There are currently 21 community pharmacies and four Trust services who deliver the needle exchange service across Northern Ireland. A community-based service is currently being piloted in Belfast as well as Low Threshold services that provide the service on an outreach basis across Northern Ireland.
Throughout the pandemic, delivery of needle exchange has remained a priority. Service providers have experienced increased pressures and challenges but have adapted and continue to meet the needs of service users while complying with government advice. In other parts of the UK, some needle exchange services have closed, with some areas piloting postal needle and syringe provision, home delivery or peer distribution to ensure access to clean equipment during the pandemic. In Northern Ireland, our services have remained operational. We discussed their work during the pandemic with Aaron, one of our providers:
“We are a city centre pharmacy and are used to dealing with a wide range of clients from all backgrounds and different walks of life. Our needle exchange service provides an essential facility to patients who engage in activities that involve injecting substances of abuse including lifestyle and recreational drugs.

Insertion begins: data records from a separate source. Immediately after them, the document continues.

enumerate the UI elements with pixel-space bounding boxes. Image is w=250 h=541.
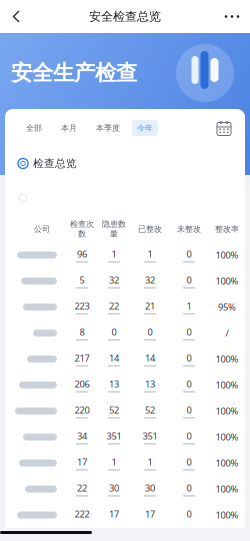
staticText: 100% — [216, 457, 238, 469]
staticText: 0 — [186, 508, 192, 520]
button[interactable]: 32 — [132, 268, 168, 294]
button[interactable]: 30 — [96, 476, 132, 502]
staticText: 已整改 — [138, 224, 162, 234]
button[interactable]: 17 — [132, 502, 168, 528]
staticText: 检查总览 — [33, 157, 77, 170]
button[interactable]: 0 — [132, 320, 168, 346]
button[interactable]: 14 — [96, 346, 132, 372]
staticText: 隐患数 — [102, 219, 126, 229]
staticText: 100% — [216, 379, 238, 391]
staticText: 22 — [77, 482, 87, 494]
staticText: 5 — [80, 274, 84, 286]
button[interactable]: 351 — [96, 424, 132, 450]
button[interactable]: 222 — [64, 502, 100, 528]
button[interactable]: 30 — [132, 476, 168, 502]
button[interactable]: 0 — [171, 242, 207, 268]
staticText: 30 — [145, 482, 155, 494]
button[interactable]: 32 — [96, 268, 132, 294]
button[interactable]: 0 — [96, 320, 132, 346]
staticText: 1 — [186, 300, 192, 312]
button[interactable]: 52 — [132, 398, 168, 424]
button[interactable]: 8 — [64, 320, 100, 346]
button[interactable]: 1 — [171, 294, 207, 320]
button[interactable]: 217 — [64, 346, 100, 372]
staticText: 0 — [186, 430, 192, 442]
staticText: 0 — [186, 456, 192, 468]
staticText: 0 — [186, 404, 192, 416]
button[interactable]: More options — [214, 0, 250, 33]
button[interactable]: 0 — [171, 398, 207, 424]
button[interactable]: 52 — [96, 398, 132, 424]
staticText: 17 — [145, 508, 155, 520]
staticText: 351 — [142, 430, 158, 442]
button[interactable]: 0 — [171, 502, 207, 528]
button[interactable]: 1 — [96, 242, 132, 268]
staticText: 1 — [112, 456, 116, 468]
button[interactable]: 5 — [64, 268, 100, 294]
staticText: 安全检查总览 — [89, 9, 161, 24]
button[interactable]: 0 — [171, 450, 207, 476]
button[interactable]: Back — [0, 0, 36, 33]
staticText: 223 — [74, 300, 90, 312]
staticText: 100% — [216, 275, 238, 287]
button[interactable]: 0 — [171, 372, 207, 398]
staticText: 21 — [145, 300, 155, 312]
staticText: 100% — [216, 405, 238, 417]
staticText: 22 — [109, 300, 119, 312]
button[interactable]: 1 — [96, 450, 132, 476]
button[interactable]: 21 — [132, 294, 168, 320]
staticText: 52 — [145, 404, 155, 416]
staticText: 32 — [145, 274, 155, 286]
staticText: 17 — [109, 508, 119, 520]
staticText: 检查次 — [70, 219, 94, 229]
staticText: 1 — [148, 248, 152, 260]
button[interactable]: 0 — [171, 476, 207, 502]
staticText: 100% — [216, 249, 238, 261]
button[interactable]: 1 — [132, 450, 168, 476]
staticText: 0 — [186, 248, 192, 260]
staticText: 整改率 — [215, 224, 239, 234]
staticText: 0 — [186, 482, 192, 494]
staticText: 206 — [74, 378, 90, 390]
button[interactable]: 全部 — [21, 120, 47, 136]
button[interactable]: 今年 — [132, 120, 158, 136]
staticText: 公司 — [34, 224, 50, 234]
staticText: 全部 — [26, 123, 42, 133]
staticText: 13 — [145, 378, 155, 390]
button[interactable]: 34 — [64, 424, 100, 450]
button[interactable]: 本月 — [56, 120, 82, 136]
staticText: 95% — [218, 301, 236, 313]
button[interactable]: 22 — [64, 476, 100, 502]
button[interactable]: 0 — [171, 346, 207, 372]
staticText: 量 — [110, 229, 118, 239]
button[interactable]: Select date range — [211, 117, 237, 139]
button[interactable]: 13 — [132, 372, 168, 398]
button[interactable]: 17 — [64, 450, 100, 476]
button[interactable]: 96 — [64, 242, 100, 268]
staticText: 52 — [109, 404, 119, 416]
staticText: 14 — [109, 352, 119, 364]
staticText: 100% — [216, 353, 238, 365]
button[interactable]: 0 — [171, 320, 207, 346]
button[interactable]: 1 — [132, 242, 168, 268]
staticText: 17 — [77, 456, 87, 468]
button[interactable]: 13 — [96, 372, 132, 398]
button[interactable]: 220 — [64, 398, 100, 424]
button[interactable]: 0 — [171, 268, 207, 294]
button[interactable]: 0 — [171, 424, 207, 450]
staticText: 13 — [109, 378, 119, 390]
staticText: 100% — [216, 483, 238, 495]
button[interactable]: 206 — [64, 372, 100, 398]
button[interactable]: 22 — [96, 294, 132, 320]
staticText: 1 — [112, 248, 116, 260]
staticText: 0 — [186, 274, 192, 286]
staticText: 32 — [109, 274, 119, 286]
button[interactable]: 223 — [64, 294, 100, 320]
button[interactable]: 351 — [132, 424, 168, 450]
button[interactable]: 14 — [132, 346, 168, 372]
button[interactable]: 本季度 — [91, 120, 125, 136]
staticText: 本季度 — [96, 123, 120, 133]
staticText: 今年 — [137, 123, 153, 133]
staticText: 217 — [74, 352, 90, 364]
button[interactable]: 17 — [96, 502, 132, 528]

“Some of our most vulnerable patients include those patients who inject substances of abuse and many of them are homeless. Understandably during the COVID crisis, some of their needs are even greater than normal. For our patients, we have helped to maintain their access to vital healthcare services and access to a healthcare professional in such challenging times.

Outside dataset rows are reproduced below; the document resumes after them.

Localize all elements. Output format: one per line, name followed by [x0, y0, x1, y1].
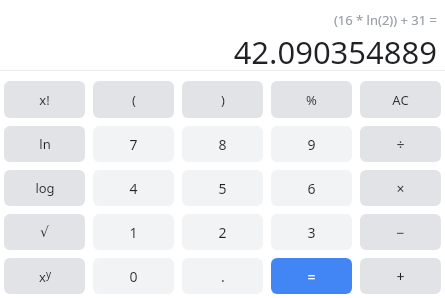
staticText: + — [396, 267, 405, 286]
staticText: √ — [40, 224, 49, 240]
button[interactable]: % — [271, 81, 352, 118]
staticText: 6 — [307, 179, 316, 198]
staticText: ÷ — [396, 135, 405, 154]
button[interactable]: √ — [4, 214, 85, 250]
staticText: = — [307, 267, 316, 286]
staticText: 3 — [307, 223, 316, 242]
staticText: ln — [39, 135, 51, 153]
staticText: x! — [39, 91, 50, 109]
button[interactable]: 3 — [271, 214, 352, 250]
staticText: 5 — [218, 179, 227, 198]
staticText: . — [221, 267, 225, 286]
staticText: log — [35, 179, 55, 197]
button[interactable]: ) — [182, 81, 263, 118]
staticText: % — [306, 91, 317, 109]
staticText: AC — [392, 91, 409, 109]
staticText: 7 — [129, 135, 138, 154]
staticText: ) — [221, 91, 225, 109]
staticText: 4 — [129, 179, 138, 198]
staticText: 9 — [307, 135, 316, 154]
staticText: × — [396, 179, 405, 198]
button[interactable]: ( — [93, 81, 174, 118]
staticText: ( — [132, 91, 136, 109]
button[interactable]: 5 — [182, 170, 263, 206]
button[interactable]: 9 — [271, 126, 352, 162]
button[interactable]: 4 — [93, 170, 174, 206]
button[interactable]: 6 — [271, 170, 352, 206]
button[interactable]: 7 — [93, 126, 174, 162]
button[interactable]: 8 — [182, 126, 263, 162]
button[interactable]: log — [4, 170, 85, 206]
staticText: 8 — [218, 135, 227, 154]
staticText: − — [396, 223, 405, 242]
button[interactable]: xy — [4, 258, 85, 294]
staticText: xy — [39, 267, 51, 286]
staticText: (16 * ln(2)) + 31 = — [333, 11, 437, 29]
button[interactable]: 2 — [182, 214, 263, 250]
button[interactable]: − — [360, 214, 441, 250]
button[interactable]: Equals — [271, 258, 352, 294]
button[interactable]: 0 — [93, 258, 174, 294]
button[interactable]: ln — [4, 126, 85, 162]
button[interactable]: + — [360, 258, 441, 294]
button[interactable]: x! — [4, 81, 85, 118]
button[interactable]: All clear — [360, 81, 441, 118]
staticText: 0 — [129, 267, 138, 286]
staticText: 1 — [129, 223, 138, 242]
staticText: 42.090354889 — [233, 31, 437, 71]
button[interactable]: ÷ — [360, 126, 441, 162]
button[interactable]: × — [360, 170, 441, 206]
button[interactable]: 1 — [93, 214, 174, 250]
staticText: 2 — [218, 223, 227, 242]
button[interactable]: . — [182, 258, 263, 294]
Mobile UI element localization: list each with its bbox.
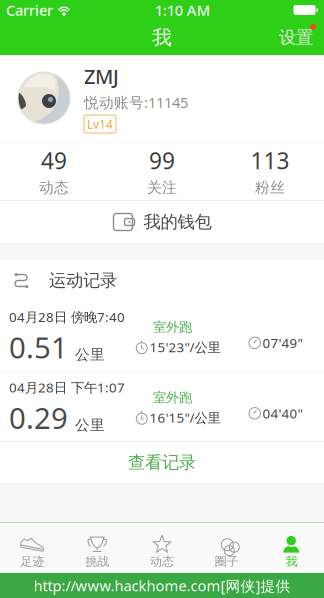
staticText: 室外跑 <box>153 389 192 406</box>
staticText: 关注 <box>147 178 177 196</box>
staticText: 04月28日 傍晚7:40 <box>9 308 125 326</box>
staticText: 悦动账号:11145 <box>84 93 188 112</box>
staticText: 粉丝 <box>255 178 285 196</box>
staticText: 0.51 <box>9 328 68 367</box>
staticText: 公里 <box>75 346 105 364</box>
button[interactable]: 我 <box>259 523 324 573</box>
staticText: http://www.hackhome.com[网侠]提供 <box>34 576 290 595</box>
button[interactable]: 圈子 <box>194 523 259 573</box>
staticText: 49 <box>41 145 67 176</box>
staticText: 我 <box>152 25 172 50</box>
staticText: 15'23"/公里 <box>150 338 220 356</box>
button[interactable]: 04月28日 傍晚7:40 <box>0 301 324 371</box>
button[interactable]: 挑战 <box>65 523 130 573</box>
staticText: 设置 <box>279 27 313 48</box>
staticText: 圈子 <box>215 554 239 569</box>
staticText: 我的钱包 <box>144 211 212 233</box>
staticText: 07'49" <box>262 334 302 352</box>
button[interactable]: 04月28日 下午1:07 <box>0 372 324 442</box>
staticText: 04'40" <box>262 404 302 422</box>
button[interactable]: 足迹 <box>0 523 65 573</box>
staticText: 动态 <box>39 178 69 196</box>
staticText: 足迹 <box>20 554 44 569</box>
button[interactable]: 99 <box>108 142 216 200</box>
staticText: 室外跑 <box>153 319 192 335</box>
button[interactable]: 查看记录 <box>0 442 324 483</box>
button[interactable]: 动态 <box>130 523 194 573</box>
staticText: 99 <box>149 145 175 176</box>
staticText: 04月28日 下午1:07 <box>9 378 125 396</box>
button[interactable]: 49 <box>0 142 108 200</box>
staticText: 我 <box>286 554 298 569</box>
button[interactable]: 我的钱包 <box>0 201 324 243</box>
button[interactable]: 设置 <box>265 20 324 55</box>
staticText: ZMJ <box>84 63 119 90</box>
staticText: 挑战 <box>85 554 109 569</box>
staticText: 公里 <box>75 416 105 434</box>
staticText: Carrier <box>6 0 53 20</box>
staticText: 113 <box>250 145 290 176</box>
staticText: Lv14 <box>87 116 113 132</box>
staticText: 动态 <box>150 554 174 569</box>
button[interactable]: ZMJ <box>0 55 324 141</box>
staticText: 运动记录 <box>49 270 117 291</box>
staticText: 1:10 AM <box>155 0 210 20</box>
button[interactable]: 113 <box>216 142 324 200</box>
staticText: 16'15"/公里 <box>150 409 220 426</box>
staticText: 0.29 <box>9 398 68 437</box>
staticText: 查看记录 <box>128 452 196 473</box>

“We have seen a increase in demand for our services, particularly at the start of the crisis. This involved providing safe and clean injecting equipment, but also additional advice and support to these patients who were very anxious about the pandemic. We advised patients of the relevant public health messages and encouraged them to engage in these good practices as best they could.
"This allowed us to tie in specific messages surrounding infection control through appropriate use of clean injecting equipment and disposing of used equipment properly, with the guidance and advice on infection control and reduced transmission of COVID-19. For the most vulnerable patients, particularly the homeless, and those without easy access to hand washing facilities, we have supplied free gloves and hand sanitising facilities where needed. We have also tried to maintain patients’ access to any repeat medicines by ordering and collecting their prescriptions where possible.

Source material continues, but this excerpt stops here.